* **What the exercise asks**:
From the listing that follows, reproduce only the lines from the one holding "különdíjat is" through the one holding "777 163 332", both included, with no pictures.
Segment Start: Data excerpts
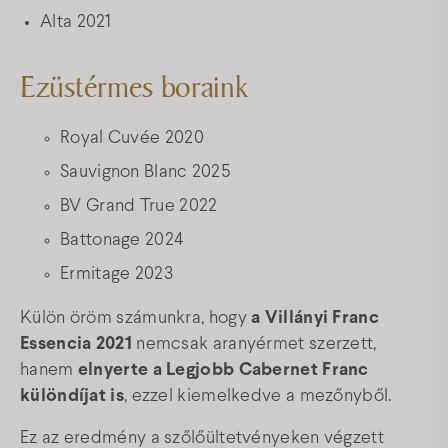
Alta 2021
Ezüstérmes boraink
Royal Cuvée 2020
Sauvignon Blanc 2025
BV Grand True 2022
Battonage 2024
Ermitage 2023
Külön öröm számunkra, hogy
a Villányi Franc
Essencia 2021
nemcsak aranyérmet szerzett,
hanem
elnyerte a Legjobb Cabernet Franc
különdíjat is
, ezzel kiemelkedve a mezőnyből.
Ez az eredmény a szőlőültetvényeken végzett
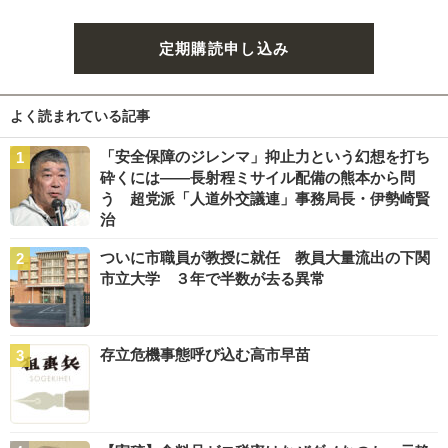
定期購読申し込み
よく読まれている記事
「安全保障のジレンマ」抑止力という幻想を打ち
砕くには――長射程ミサイル配備の熊本から問
う 超党派「人道外交議連」事務局長・伊勢崎賢
治
ついに市職員が教授に就任 教員大量流出の下関
市立大学 ３年で半数が去る異常
存立危機事態呼び込む高市早苗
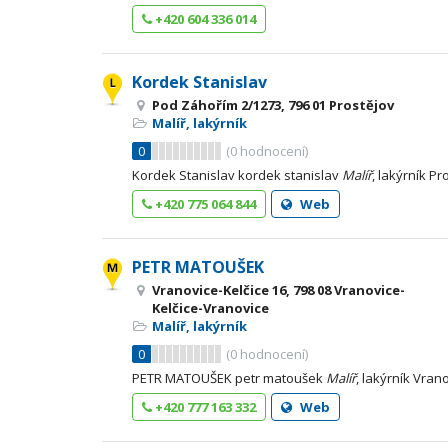
+420 604 336 014
Kordek Stanislav
Pod Záhořím 2/1273, 796 01 Prostějov
Malíř, lakýrník
0
(
0
hodnocení)
Kordek Stanislav kordek stanislav
Malíř
, lakýrník Pr
+420 775 064 844
Web
PETR MATOUŠEK
Vranovice-Kelčice 16, 798 08 Vranovice-
Kelčice-Vranovice
Malíř, lakýrník
0
(
0
hodnocení)
PETR MATOUŠEK petr matoušek
Malíř
, lakýrník Vran
+420 777 163 332
Web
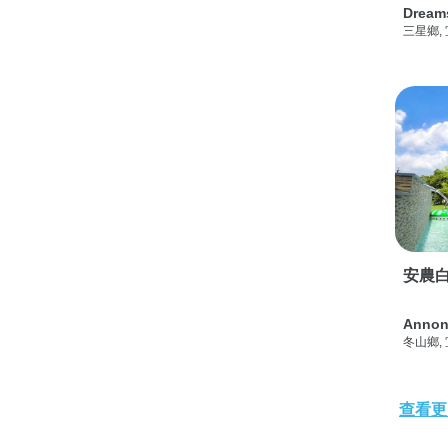
Dream
三星鄉,
安農白
Annon
冬山鄉,
查看更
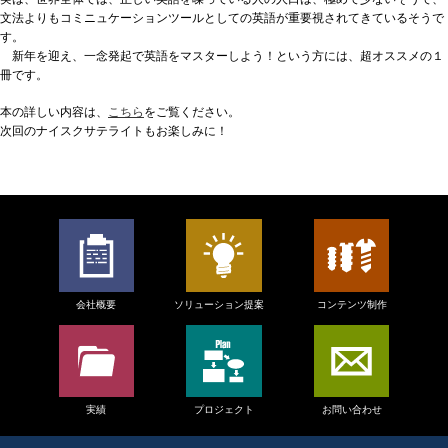
文法よりもコミニュケーションツールとしての英語が重要視されてきているそうで
す。
新年を迎え、一念発起で英語をマスターしよう！という方には、超オススメの１
冊です。
本の詳しい内容は、
こちら
をご覧ください。
次回のナイスクサテライトもお楽しみに！
会社概要
ソリューション提案
コンテンツ制作
実績
プロジェクト
お問い合わせ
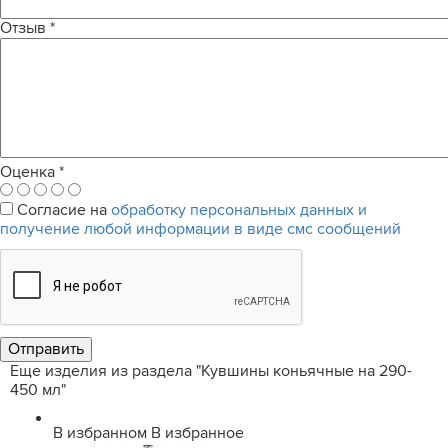
Отзыв
*
Оценка
*
Согласие на
обработку персональных данных и
получение любой информации в виде смс сообщений
Еще изделия из раздела "Кувшины коньячные на 290-
450 мл"
В избранном
В избранное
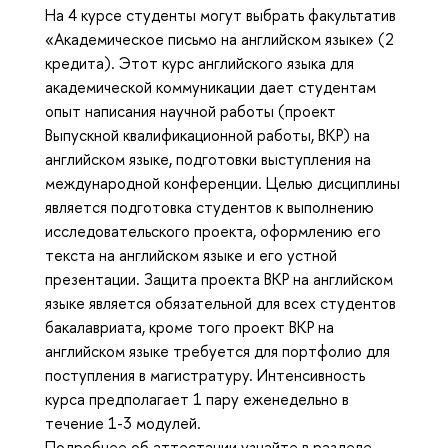
На 4 курсе студенты могут выбрать факультатив
«Академическое письмо на английском языке» (2
кредита). Этот курс английского языка для
академической коммуникации дает студентам
опыт написания научной работы (проект
Выпускной квалификационной работы, ВКР) на
английском языке, подготовки выступления на
международной конференции. Целью дисциплины
является подготовка студентов к выполнению
исследовательского проекта, оформлению его
текста на английском языке и его устной
презентации. Защита проекта ВКР на английском
языке является обязательной для всех студентов
бакалавриата, кроме того проект ВКР на
английском языке требуется для портфолио для
поступления в магистратуру. Интенсивность
курса предполагает 1 пару еженедельно в
течение 1-3 модулей.
Подробнее об аттестации узнайте в разделе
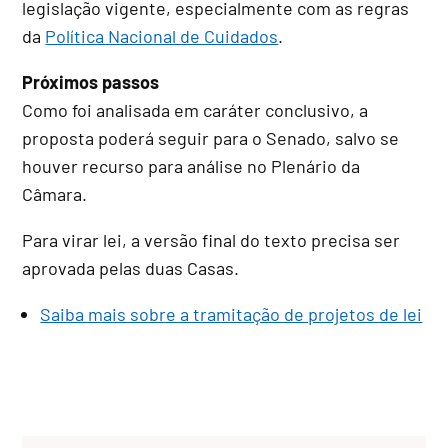
legislação vigente, especialmente com as regras
da
Política Nacional de Cuidados
.
Próximos passos
Como foi analisada em
caráter conclusivo
, a
proposta poderá seguir para o Senado, salvo se
houver recurso para análise no Plenário da
Câmara.
Para virar lei, a versão final do texto precisa ser
aprovada pelas duas Casas.
Saiba mais sobre a tramitação de projetos de lei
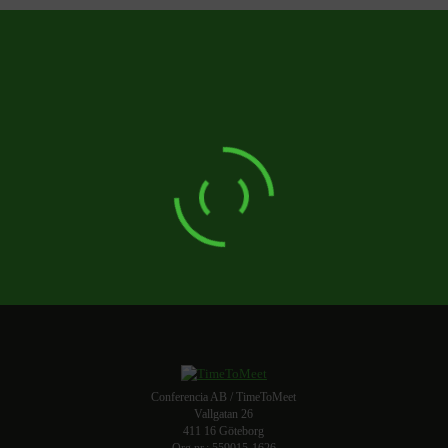
Conferencia AB / TimeToMeet
Vallgatan 26
411 16 Göteborg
Segment End: Data excerpts
* **Written answer**:
különdíjat is
, ezzel kiemelkedve a mezőnyből.
Ez az eredmény a szőlőültetvényeken végzett
定期購読申し込み
よく読まれている記事
「安全保障のジレンマ」抑止力という幻想を打ち
砕くには――長射程ミサイル配備の熊本から問
う 超党派「人道外交議連」事務局長・伊勢崎賢
治
ついに市職員が教授に就任 教員大量流出の下関
市立大学 ３年で半数が去る異常
存立危機事態呼び込む高市早苗
+420 604 336 014
Kordek Stanislav
Pod Záhořím 2/1273, 796 01 Prostějov
Malíř, lakýrník
0
(
0
hodnocení)
Kordek Stanislav kordek stanislav
Malíř
, lakýrník Pr
+420 775 064 844
Web
PETR MATOUŠEK
Vranovice-Kelčice 16, 798 08 Vranovice-
Kelčice-Vranovice
Malíř, lakýrník
0
(
0
hodnocení)
PETR MATOUŠEK petr matoušek
Malíř
, lakýrník Vran
+420 777 163 332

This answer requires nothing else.